Kondisi lalulintas di Ketapang Cepu sejak H+6 Lebaran di perbatasan Jawa Tengah-Jawa Timur ini sudah terlihat sepi.(MuriaNewsCom/Priyo)

Kondisi lalulintas di Ketapang Cepu sejak H+6 Lebaran di perbatasan Jawa Tengah-Jawa Timur ini sudah terlihat sepi.(MuriaNewsCom/Priyo)

BLORA – Memasuki H+7 Idul Fitri, kondisi lalulintas di jalur Cepu-Bojonegoro sudah terlihat sepi. Hasil pantauan di perbatasan Jawa tengah dan Jawa Timur ini, tidak terlihat adanya kepadatan arus kendaraan, baik dari arah timur (Bojonegoro) maupun barat (Cepu).

”Arus lalu lintas menuju arah Bojonegoro dan sebaliknya sudah didominasi kendaraan lokal. Ini karena libur dan cuti hari raya Idul Fitri hanya berlangsung satu minggu. Sehingga, arus balik berlangsung lebih awal,” kata Kanit Lalulintas Polsek Cepu Ipda Les Pujianto, Jumat(24/7/2015).

Menurutnya penurunan volume kendaraan yang melintas di jalur perbatasan Jawa Tengah-Jawa Timur sudah terjadi sejak H+4 hingga H+6 Lebaran.

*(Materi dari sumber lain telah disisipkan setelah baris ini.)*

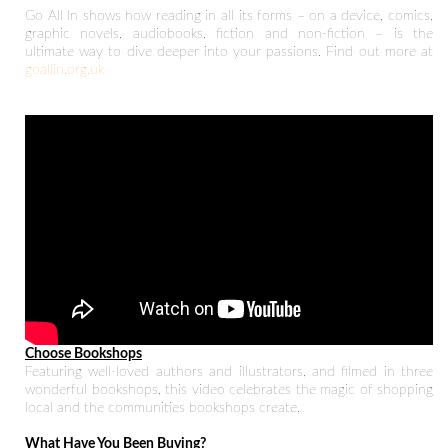
Go All In shows how reading in all its forms – on a device, comics,
graphic novels, audiobooks, fiction and non-fiction – is the
ultimate way to dive deeper into your passions. Find out more at
goallin.org.uk
Choose Bookshops
Featuring well-loved authors and illustrators, and filmed in three
wonderful bookshops, this video celebrates the magic of shopping
local and the communities bookshops create.
What Have You Been Buying?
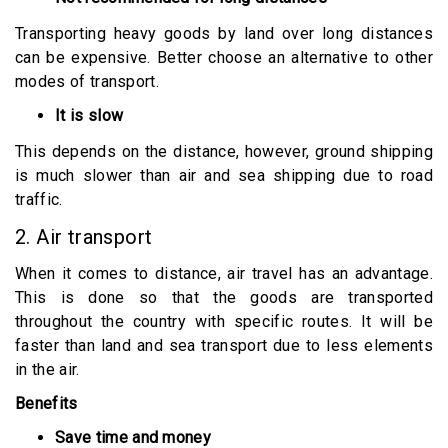
Transporting heavy goods by land over long distances
can be expensive. Better choose an alternative to other
modes of transport.
It is slow
This depends on the distance, however, ground shipping
is much slower than air and sea shipping due to road
traffic.
2. Air transport
When it comes to distance, air travel has an advantage.
This is done so that the goods are transported
throughout the country with specific routes. It will be
faster than land and sea transport due to less elements
in the air.
Benefits
Save time and money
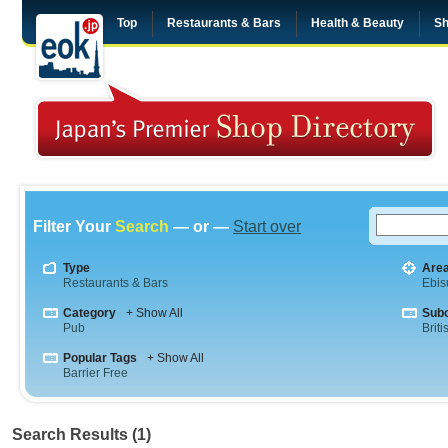
Top
Restaurants & Bars
Health & Beauty
Sh
Filter Your
Search
— or —
Start over
Type
Are
Restaurants & Bars
Ebis
Category
+ Show All
Sub
Pub
Briti
Popular Tags
+ Show All
Barrier Free
Search Results (1)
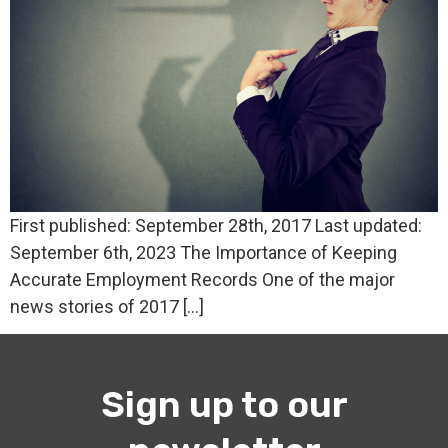
First published: September 28th, 2017 Last updated:
September 6th, 2023 The Importance of Keeping
Accurate Employment Records One of the major
news stories of 2017 […]
Sign up to our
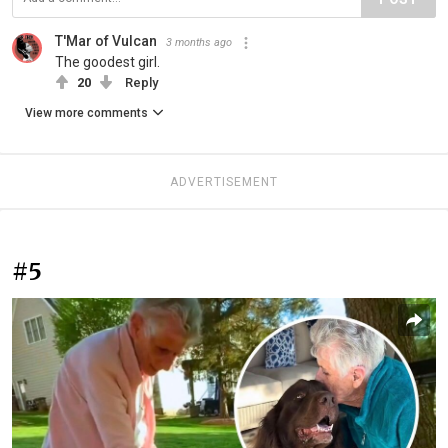
T'Mar of Vulcan
3 months ago
The goodest girl.
20
Reply
View more comments
ADVERTISEMENT
#5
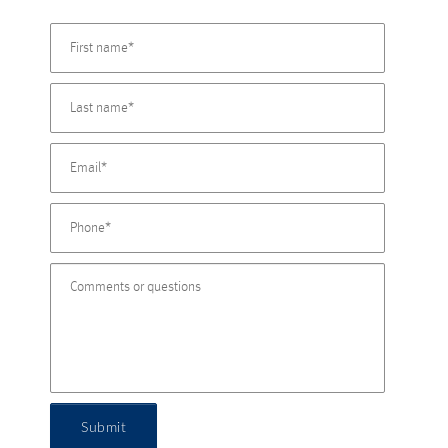
Submit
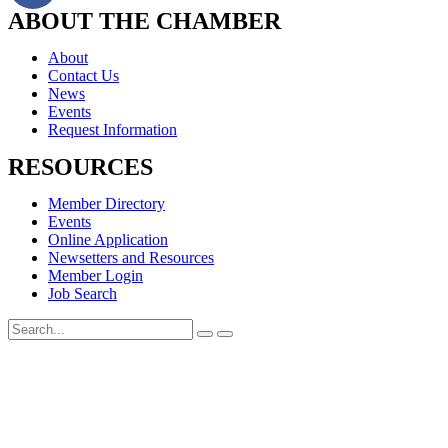
ABOUT THE CHAMBER
About
Contact Us
News
Events
Request Information
RESOURCES
Member Directory
Events
Online Application
Newsetters and Resources
Member Login
Job Search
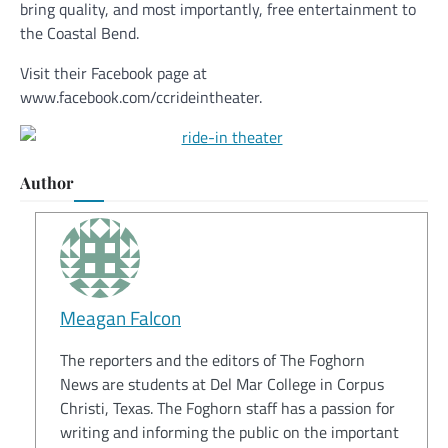
bring quality, and most importantly, free entertainment to
the Coastal Bend.
Visit their Facebook page at
www.facebook.com/ccrideintheater.
Author
Meagan Falcon
The reporters and the editors of The Foghorn
News are students at Del Mar College in Corpus
Christi, Texas. The Foghorn staff has a passion for
writing and informing the public on the important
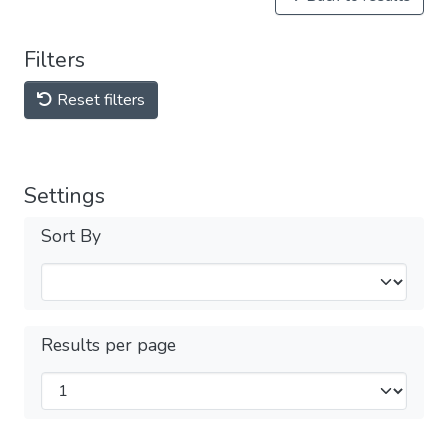
Filters
Reset filters
Settings
Sort By
Results per page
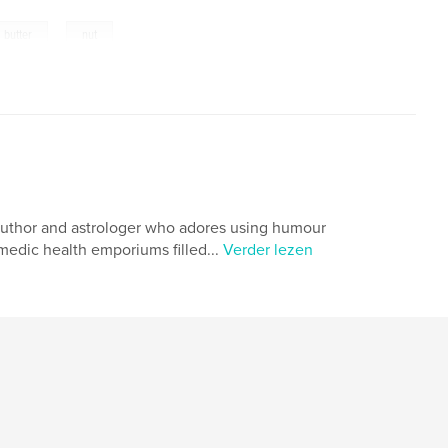
,
butter
nut
er, author and astrologer who adores using humour
omedic health emporiums filled...
Verder lezen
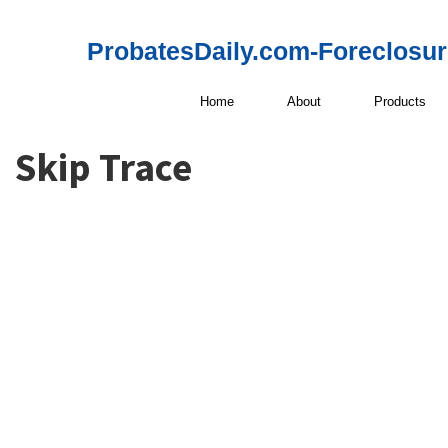
ProbatesDaily.com-Foreclosu
Home
About
Products
Skip Trace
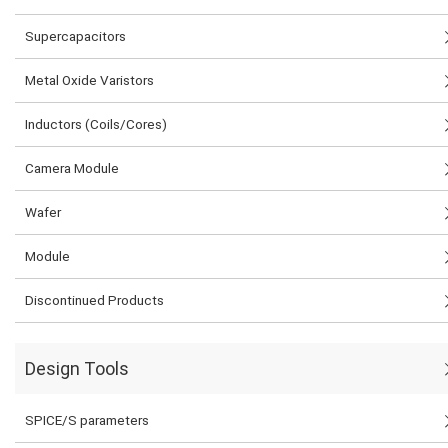
Supercapacitors
Metal Oxide Varistors
Inductors (Coils/Cores)
Camera Module
Wafer
Module
Discontinued Products
Design Tools
SPICE/S parameters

Namun meskipun sudah mulai berkurang volume kedaraan pihaknya tetap siaga mengingat hari ini perayaan lebaran ketupat dan bersamaan dengan berakhirnya pelaksanaan Operasi Ketupat Candi 2015.

”Bisa saja nanti arus ramai kembali sebab hari ini nanti perayaan lebaran ketupat biasanya banyak dari warga berpergian di tempat wisata untuk merayakan bersama keluarga” ungkapnya

Pihaknya menjelaskan selama arus mudik dan arus balik berlangsung, jalur Ketapang menjadi titik pertemuan kendaraan dari arah timur (Solo, Ngawi dan Bojonegoro) dan arah barat (Semarang, Blora dan Purwodadi).
”Alhamdulillah sejauh ini tidak ada laka maupun kejadian lain yang menonjol,” terangnya. (PRIYO/SUPRIYADI)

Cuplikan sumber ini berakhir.